Data product explained and redefined (applied semantics)

Published in

The Future of Data

8 min readNov 8, 2022

There are a few definitions of the Data Product concept which, in my opinion, create ambiguity and make data product concept implementation more difficult and less prescriptive. The objective of this article is to provide a clear, unambiguous definition of data product which can be used as a baseline for data product concept implementation and augmentation of the analytical capabilities of the organization.

A data product is a very popular concept nowadays and getting more traction along with the data mesh architecture approach where “data as a product” is one of the key pillars of the framework. As such, it is anticipated to be an important concept in the evolution of data management and architecture.
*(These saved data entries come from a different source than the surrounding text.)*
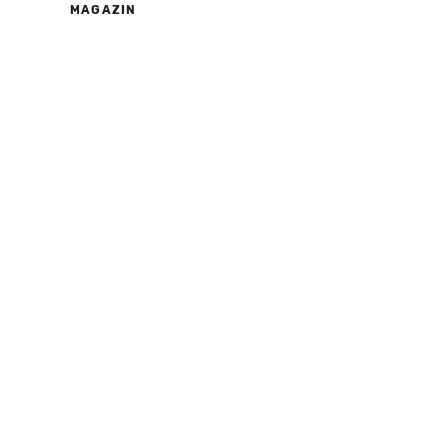
MAGAZIN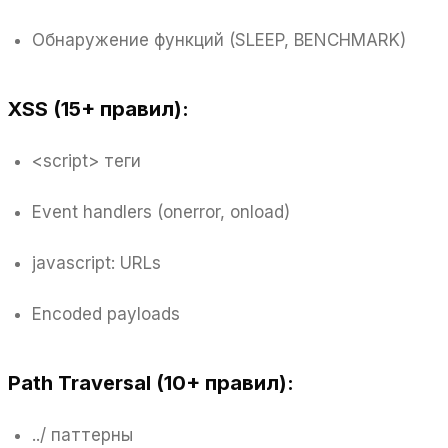
Обнаружение функций (SLEEP, BENCHMARK)
XSS (15+ правил):
<script> теги
Event handlers (onerror, onload)
javascript: URLs
Encoded payloads
Path Traversal (10+ правил):
../ паттерны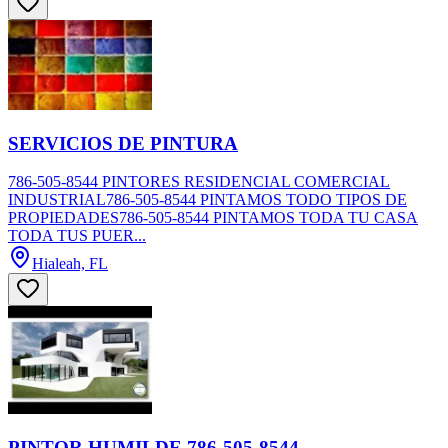
SERVICIOS DE PINTURA
786-505-8544 PINTORES RESIDENCIAL COMERCIAL
INDUSTRIAL786-505-8544 PINTAMOS TODO TIPOS DE
PROPIEDADES786-505-8544 PINTAMOS TODA TU CASA
TODA TUS PUER...
Hialeah, FL
PINTOR HUMILDE 786-505-8544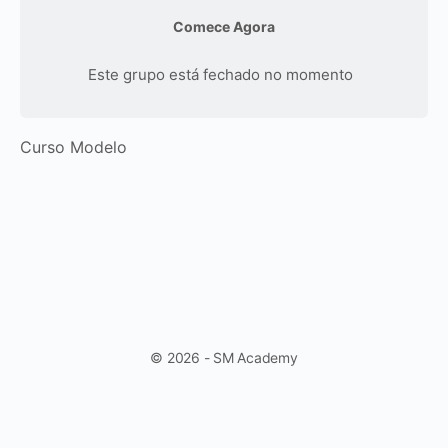
Comece Agora
Este grupo está fechado no momento
Curso Modelo
© 2026 - SM Academy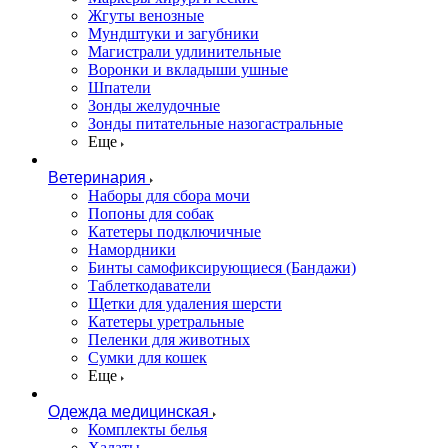
Жгуты венозные
Мундштуки и загубники
Магистрали удлинительные
Воронки и вкладыши ушные
Шпатели
Зонды желудочные
Зонды питательные назогастральные
Еще
Ветеринария
Наборы для сбора мочи
Попоны для собак
Катетеры подключичные
Намордники
Бинты самофиксирующиеся (Бандажи)
Таблеткодаватели
Щетки для удаления шерсти
Катетеры уретральные
Пеленки для животных
Сумки для кошек
Еще
Одежда медицинская
Комплекты белья
Халаты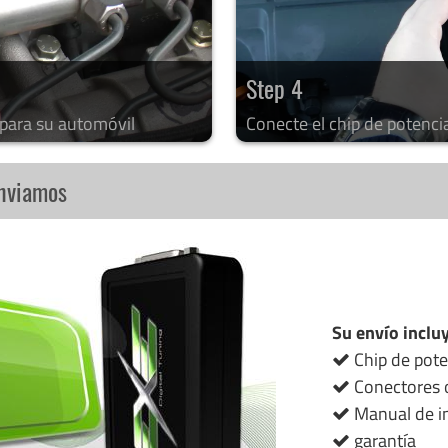
Step 4
 para su automóvil
Conecte el chip de potenci
enviamos
Su envío inclu
Chip de pote
Conectores o
Manual de in
garantía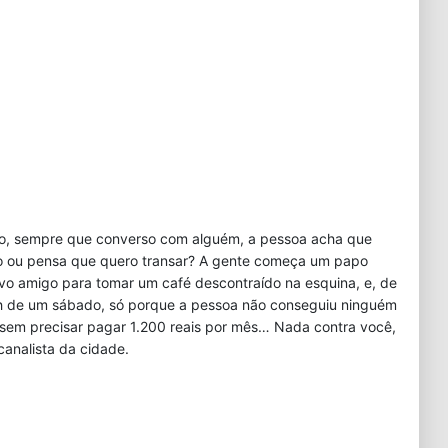
o, sempre que converso com alguém, a pessoa acha que
o ou pensa que quero transar? A gente começa um papo
vo amigo para tomar um café descontraído na esquina, e, de
2h de um sábado, só porque a pessoa não conseguiu ninguém
 sem precisar pagar 1.200 reais por mês… Nada contra você,
canalista da cidade.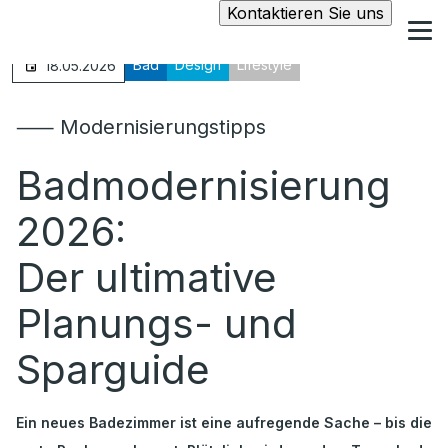
Kontaktieren Sie uns
Bad
Design
Lifestyle
18.05.2026
⸺ Modernisierungstipps
Badmodernisierung
2026:
Der ultimative
Planungs- und
Sparguide
Ein neues Badezimmer ist eine aufregende Sache – bis die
Ambiguous definitions are common ground for individual interpretation based on the specific intent of those who provide the definition (including but not limited to meeting some marketing and commercial benefits by some vendors who want to “catch the train”). Definitions vary from rebranded term of data asset itself (marketing trick to align with current trends) to “combination of data, software, and infrastructure”

As someone whose 20+ years long career is all about data, and a good part of it is closely related to business semantics, as well as considering data product concept complexity, and importance for augmented data capabilities of any organization, I would like to deep dive into the matter and give it a try to resolve ambiguity about data product concept semantics. I’m going to use the (general) product as a baseline since it's an unambiguously defined and widely used concept and deep dive into data product as a “kind of ‘’ of the product (which is the true relationship between two concepts). In addition, I’ll provide a comparative analysis of key characteristics, related concepts, and relationships between general product and data product concepts.

The objective is to get a clear, unambiguous definition of a data product that can be used as a baseline for data product concept implementation and augmentation of the organizational data landscape.

Starting point — Baseline Definition (most critical)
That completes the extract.